In a recent study posted to the Research Square* preprint server researchers evaluated the effectiveness of social distancing measures adopted to curb the spread of coronavirus disease 2019 (COVID-19).
Most countries introduced public health measures to curtail the transmission of severe acute respiratory syndrome coronavirus-2 (SARS-CoV-2), the etiologic agent of the COVID-19 pandemic.
These restrictions were enforced to minimize social contacts and prevent overwhelmingly large epidemics that could potentially paralyze the national health care systems.
One of the most prominent measures adopted was social distancing that banned mass gatherings school closures, and limited international travel and internal mobility. Prior studies reported the positive effects of these measures and observed that social distancing had saved human lives. However, it is noteworthy that these conclusions were drawn based on the data from the early COVID-19 period when social distancing was stringent and effective.
In a previous report, the present study’s authors showed that if social distancing was not sustainable from the onset of the outbreak until attaining herd immunity, a subsequent outbreak could negate the results of previously enforced measures. This led to speculation whether less stringent measures could yield effective results.
This study evaluated the effectiveness of social distancing in a model-based system analysis with Austria and Slovenia as the model countries. The researchers calibrated a compartmental model against a year-long epidemiological period for Slovenia and Austria. They simulated a hypothetical model without social distancing to assess the added value of decreasing social contacts. Additionally, they simulated scenarios where social distancing was less stringent in the early phases of the COVID-19 pandemic.
The standard susceptible-infected-resistant (SIR) model was extended to include compartments: susceptible (S), infected (I), infected in isolation (II), resistant symptomatic (RS), resistant asymptomatic (RA), deaths (D), and deaths due to denial of intensive care treatment (DL). They assumed that the entire population was initially susceptible in order to measure the proportion of people in each compartment, with susceptible individuals contracting infection over time.
The compartment model, after calibration, generated close trajectories of deaths (daily and cumulative) in Austria and Slovenia. A higher basic reproduction number (R0) was observed for Slovenia as the daily number of contacts was larger than that in Austria. Cumulative infections were > 2.1 million in Austria and 1.2 million in Slovenia, far higher than national records, suggesting that 82% and 75% of infections in Slovenia and Austria were undocumented.
The number of fatalities was compared between the data calibrated model and the hypothetical simulation, which assumed no social distancing. Google mobility data from the pre-pandemic period was used as the proxy for social contacts in the hypothetical case. The authors observed significant mitigation of initial outbreaks in Slovenia and Austria with the implementation of social distancing; however, subsequent outbreaks were large.

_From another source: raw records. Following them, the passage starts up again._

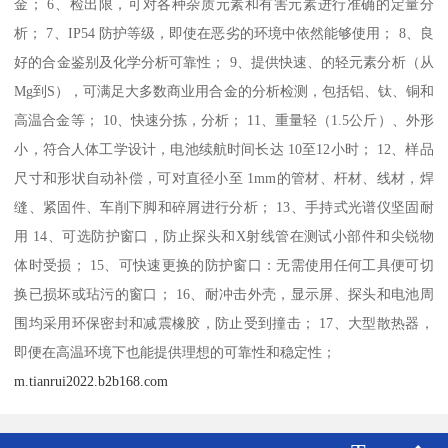
金； 6、检出限，可对各种杂质元素和有害元素进行准确的定量分
析； 7、IP54 防护等级，即使在恶劣的环境中依然能够使用； 8、良
好的合金鉴别及化学分析可靠性； 9、提供快速、的轻元素分析（从
Mg到S），可满足大多数商业用合金的分析检测，包括铝、钛、铜和
高温合金等； 10、快速分拣，分析； 11、重量轻（1.5公斤）、外形
小，符合人体工学设计，电池续航时间长达 10至12小时； 12、样品
尺寸和形状自动补偿，可对直径小至 1mm的管材、杆材、线材，焊
缝、紧固件、车削下脚和碎屑进行分析； 13、手持式光谱仪坚固耐
用 14、可选防护窗口，防止探头和X射线管在测试小部件和尖锐物
体时受损； 15、可快速更换的防护窗口：无需使用任何工具便可切
换已损坏或玷污的窗口； 16、耐冲击外壳，显示屏、探头和电池周
围均采用环保密封和减震橡胶，防止受到撞击； 17、大型散热器，
即便在高温环境下也能提供理想的可靠性和稳定性；
m.tianrui2022.b2b168.com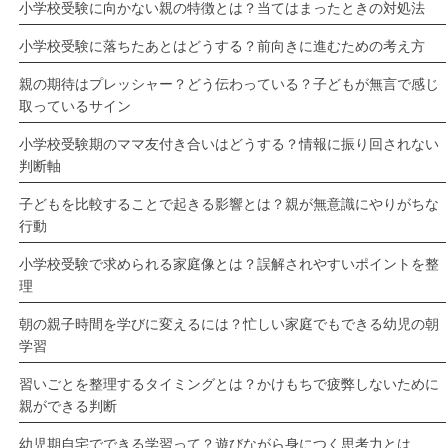
小学校受験に向かない親の特徴とは？当てはまったときの対処法
小学校受験に落ちたあとはどうする？前向きに進むための考え方
親の期待はプレッシャー？どう伝わっている？子どもが無言で感じ
取っているサイン
小学校受験期のママ友付き合いはどうする？情報に振り回されない
判断軸
子どもを比較することで起きる影響とは？親が無意識にやりがちな
行動
小学校受験で求められる家庭像とは？誤解されやすいポイントを整
理
朝の親子時間を学びに変えるには？忙しい家庭でもできる幼児の朝
学習
習いごとを整理するタイミングとは？かけもちで疲弊しないために
親ができる判断
幼児期自宅でできる学習って？遊びながら身につく思考力とは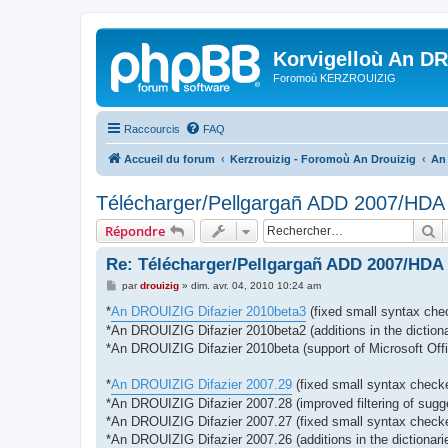
Korvigelloù An D
Foromoù KERZROUIZIG
Raccourcis
FAQ
Accueil du forum
Kerzrouizig - Foromoù An Drouizig
An
Télécharger/Pellgargañ ADD 2007/HD
R
Répondre
Re: Télécharger/Pellgargañ ADD 2007/HDA
M
par
drouizig
»
dim. avr. 04, 2010 10:24 am
e
s
*
An DROUIZIG Difazier 2010beta3
(fixed small syntax chec
s
*An DROUIZIG Difazier 2010beta2 (additions in the dictiona
a
g
*An DROUIZIG Difazier 2010beta (support of Microsoft Offi
e
*
An DROUIZIG Difazier 2007.29
(fixed small syntax checke
*An DROUIZIG Difazier 2007.28 (improved filtering of sugg
*An DROUIZIG Difazier 2007.27 (fixed small syntax checker
*An DROUIZIG Difazier 2007.26 (additions in the dictionari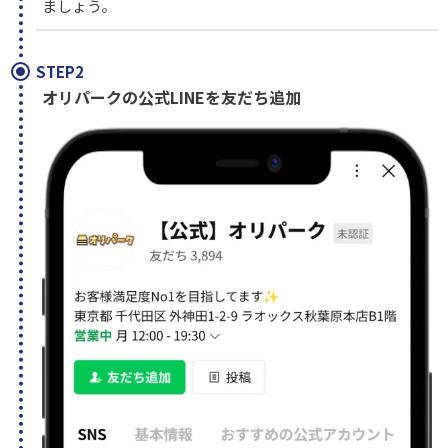
ましょう。
STEP2
オリパークの公式LINEを友だち追加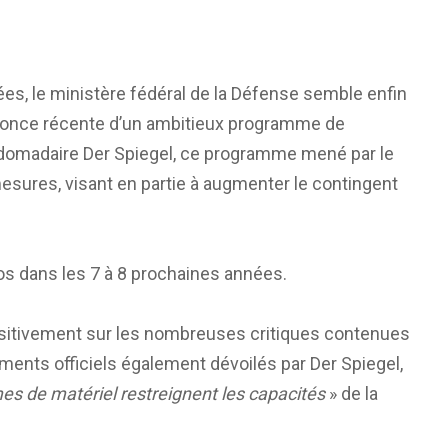
es, le ministère fédéral de la Défense semble enfin
annonce récente d’un ambitieux programme de
ebdomadaire Der Spiegel, ce programme mené par le
esures, visant en partie à augmenter le contingent
uros dans les 7 à 8 prochaines années.
sitivement sur les nombreuses critiques contenues
nts officiels également dévoilés par Der Spiegel,
es de matériel restreignent les capacités
» de la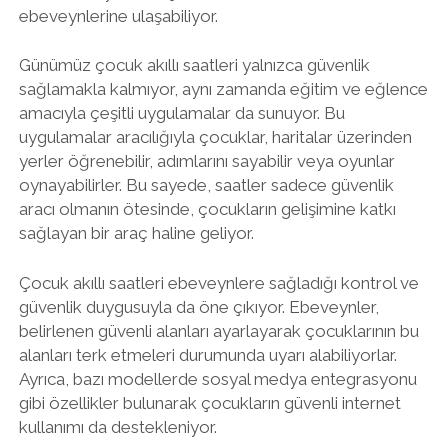
ebeveynlerine ulaşabiliyor.
Günümüz çocuk akıllı saatleri yalnızca güvenlik
sağlamakla kalmıyor, aynı zamanda eğitim ve eğlence
amacıyla çeşitli uygulamalar da sunuyor. Bu
uygulamalar aracılığıyla çocuklar, haritalar üzerinden
yerler öğrenebilir, adımlarını sayabilir veya oyunlar
oynayabilirler. Bu sayede, saatler sadece güvenlik
aracı olmanın ötesinde, çocukların gelişimine katkı
sağlayan bir araç haline geliyor.
Çocuk akıllı saatleri ebeveynlere sağladığı kontrol ve
güvenlik duygusuyla da öne çıkıyor. Ebeveynler,
belirlenen güvenli alanları ayarlayarak çocuklarının bu
alanları terk etmeleri durumunda uyarı alabiliyorlar.
Ayrıca, bazı modellerde sosyal medya entegrasyonu
gibi özellikler bulunarak çocukların güvenli internet
kullanımı da destekleniyor.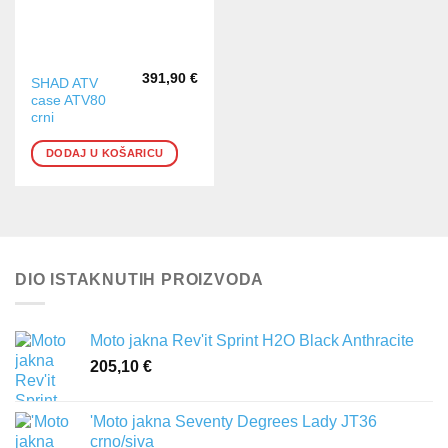
391,90
€
SHAD ATV
case ATV80
crni
DODAJ U KOŠARICU
DIO ISTAKNUTIH PROIZVODA
Moto jakna Rev'it Sprint H2O Black Anthracite
205,10
€
'Moto jakna Seventy Degrees Lady JT36
crno/siva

While social distancing was effective initially in the pandemic with fewer fatalities, this effect was not reproduced over the long term. Implementing social distancing in scenarios with high R0 resulted in multiple outbreaks, whereas those with low R0 resulted in only one outbreak. These findings implied that social distancing was effective when R0 was low and less effective with higher R0. This meant that social distancing could have reduced deaths by 40% in Slovenia and 63% in Austria in the study period.
The research team hypothesized that subsequent outbreaks in Winter 2020-21 would have been smaller if social distancing had been less stringent during the early outbreaks in Spring 2020. To this end, they simulated less intense social distancing in the initial outbreak(s) with gradual increments of mobility volumes in Slovenia and Austria. This simulation suggested a sinusoidal relationship with tipping points that changed from “less social distancing: more cumulative deaths” to “less social distancing: fewer cumulative deaths.”
In one effect, less stringent social distancing in Spring 2020 caused a balanced allocation of infections in the two seasons, i.e., more infections in Spring relieved the health care systems in the Winter 2020-21 outbreak, decreasing the overall number of fatalities. In the second effect, potentially high outbreaks in winter were mitigated by the less stringent social distancing in Spring resulting in an overall decrease in cumulative infections.
The current study demonstrated that limiting contacts significantly curbed the number of infections and fatalities during the early pandemic period. But in the long term, these beneficial effects were less prominent due to larger subsequent outbreaks. The falling effectiveness of social distancing could be due to robust containment initially and the high proportion of susceptible people that coincided with the increased transmissibility of the virus in winter.
Moreover, relaxing the restrictions during low transmission seasons to relieve pressure on health care systems in high transmission seasons mitigated winter outbreaks. This was effective in places where seasonality is distinct and long-term containment cannot be implemented due to high R0.
Research Square publishes preliminary scientific reports that are not peer-reviewed and, therefore, should not be regarded as conclusive, guide clinical practice/health-related behavior, or treated as established information.